Available records below:

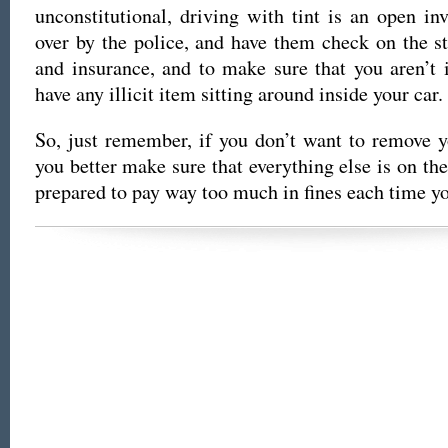
unconstitutional, driving with tint is an open inv
over by the police, and have them check on the st
and insurance, and to make sure that you aren’t i
have any illicit item sitting around inside your car.
So, just remember, if you don’t want to remove 
you better make sure that everything else is on t
prepared to pay way too much in fines each time yo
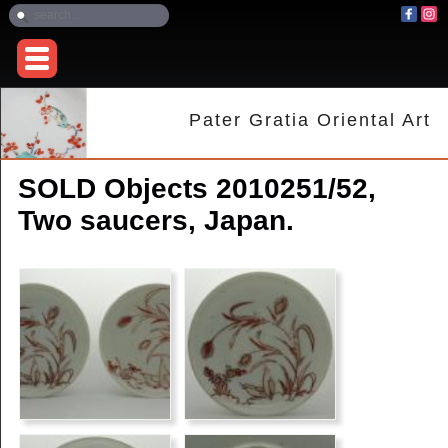
Pater Gratia Oriental Art
SOLD Objects 2010251/52,
Two saucers, Japan.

End of Available records.

> Required action
Find the lines in the data that include "have", then copy each of them.

> Solution for this exercise
over by the police, and have them check on the st
have any illicit item sitting around inside your car.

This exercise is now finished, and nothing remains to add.